Assembleia geral no ICC, em que se decidiu pela greve estudantil: embate entre direita e esquerda

*Por  Luiz Calcagno – Pedro Grigori 

Em meio à mais séria crise financeira de sua história, a Universidade de Brasília, que deveria ser espaço de reflexão e de busca por soluções, se transforma em um local de enfrentamento ideológico e de manifestações de intolerância

No mesmo ano em que a Universidade de Brasília (UnB) aparece pela primeira vez na lista das melhores universidades de países emergentes, feita pelo centro de pesquisa britânico Times Higher Education (THE), crise orçamentária e brigas ideológicas de baixo nível intelectual tornam hostil o clima nos corredores do câmpus Darcy Ribeiro. Depredação de centros acadêmicos, greves estudantis, agressões verbais e pichações com discursos de ódio expõem uma lamentável e anacrônica realidade. A politização de ambientes universitários é um fenômeno comum, faz parte do amadurecimento político dos jovens, segundo especialistas, mas a falta de um debate propositivo entre os lados é visto como algo extremamente negativo.
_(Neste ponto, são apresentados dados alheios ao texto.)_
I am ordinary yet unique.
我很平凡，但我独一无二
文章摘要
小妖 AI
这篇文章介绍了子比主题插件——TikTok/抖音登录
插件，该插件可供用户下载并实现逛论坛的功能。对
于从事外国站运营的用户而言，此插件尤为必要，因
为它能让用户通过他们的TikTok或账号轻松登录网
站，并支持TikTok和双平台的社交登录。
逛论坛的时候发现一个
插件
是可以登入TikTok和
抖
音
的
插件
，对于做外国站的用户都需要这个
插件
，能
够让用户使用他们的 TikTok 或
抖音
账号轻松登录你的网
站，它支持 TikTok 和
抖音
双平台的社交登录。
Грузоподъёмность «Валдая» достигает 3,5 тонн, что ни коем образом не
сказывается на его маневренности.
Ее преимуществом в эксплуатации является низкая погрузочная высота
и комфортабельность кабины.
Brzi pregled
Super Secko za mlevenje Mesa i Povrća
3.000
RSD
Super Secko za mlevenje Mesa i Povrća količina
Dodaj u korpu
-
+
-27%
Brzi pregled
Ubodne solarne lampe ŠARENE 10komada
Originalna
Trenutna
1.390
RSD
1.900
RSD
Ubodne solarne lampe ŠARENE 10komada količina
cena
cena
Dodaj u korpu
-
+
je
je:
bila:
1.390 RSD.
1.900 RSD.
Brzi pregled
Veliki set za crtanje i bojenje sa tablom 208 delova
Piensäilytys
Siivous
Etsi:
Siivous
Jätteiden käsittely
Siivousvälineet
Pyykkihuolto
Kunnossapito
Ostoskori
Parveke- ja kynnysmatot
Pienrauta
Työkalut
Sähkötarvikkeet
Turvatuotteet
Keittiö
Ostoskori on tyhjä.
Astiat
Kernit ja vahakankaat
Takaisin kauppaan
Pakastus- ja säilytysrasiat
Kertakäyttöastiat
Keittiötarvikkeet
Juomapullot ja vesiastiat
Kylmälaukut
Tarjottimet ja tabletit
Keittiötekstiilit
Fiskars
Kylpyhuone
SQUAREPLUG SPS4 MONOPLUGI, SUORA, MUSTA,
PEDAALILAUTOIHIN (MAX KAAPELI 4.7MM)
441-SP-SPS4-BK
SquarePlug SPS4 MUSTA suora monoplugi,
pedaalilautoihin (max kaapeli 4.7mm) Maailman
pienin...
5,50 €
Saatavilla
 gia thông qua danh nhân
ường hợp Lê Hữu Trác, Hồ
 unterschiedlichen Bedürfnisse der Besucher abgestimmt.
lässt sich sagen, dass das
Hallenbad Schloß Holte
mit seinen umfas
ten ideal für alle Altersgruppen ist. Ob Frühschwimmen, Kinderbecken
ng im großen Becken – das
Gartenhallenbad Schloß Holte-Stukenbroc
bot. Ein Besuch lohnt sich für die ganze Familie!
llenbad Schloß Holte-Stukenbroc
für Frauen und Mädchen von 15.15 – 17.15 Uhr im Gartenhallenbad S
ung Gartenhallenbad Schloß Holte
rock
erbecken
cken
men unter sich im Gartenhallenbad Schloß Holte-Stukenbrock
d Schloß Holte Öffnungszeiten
O único consenso entre a comunidade acadêmica é a identificação da pior crise financeira vivida pela instituição desde que foi criada, em 1962. Em abril, um grupo de cerca de 500 estudantes ocupou por 19 dias a Reitoria da UnB, na busca por acesso ao orçamento da instituição e por uma reunião para debater a situação atual (leia Para saber mais). O impasse continuou. Após a desocupação, movimentos estudantis se mobilizaram e decretaram greve. Pelo menos 25 centros acadêmicos aderiram ao movimento.

Faixa em reação à greve foi instalada no Restaurante Universitário

Mas a mobilização dos grevistas sofreu reações entre os próprios estudantes. Ocorreu uma série de confrontos entre grupos contrários e a favor da paralisação. Estudantes fizeram piquetes para impedir a entrada a alguns prédios da instituição. Alguns integrantes da Faculdade de Agronomia contrários à greve questionaram a ação, e um bate-boca se formou em frente ao Instituto Central de Ciências (ICC) Sul, com relatos até de agressão a uma universitária grevista em 3 de maio. Na madrugada do dia seguinte, o Centro Acadêmico de Agronomia (Caagro) amanheceu depredado  — o caso continua em investigação.

O professor emérito David Fleischer entrou na UnB em 1972. Parte do Instituto de Ciência Política, ele relembra que, durante toda a trajetória na universidade, vivenciou momentos de conflitos ideológicos, principalmente nas duas primeiras décadas, com ataques do governo militar e de grupos extremos. “Sempre houve dois lados políticos dentro da UnB, o que é bom, faz os alunos passarem por aprendizagem. Mas também é comum grupos não tolerarem manifestações contrárias. Na democracia, todos têm direito de se manifestar, e quando isso não ocorre dentro da UnB, é um problema”, afirma.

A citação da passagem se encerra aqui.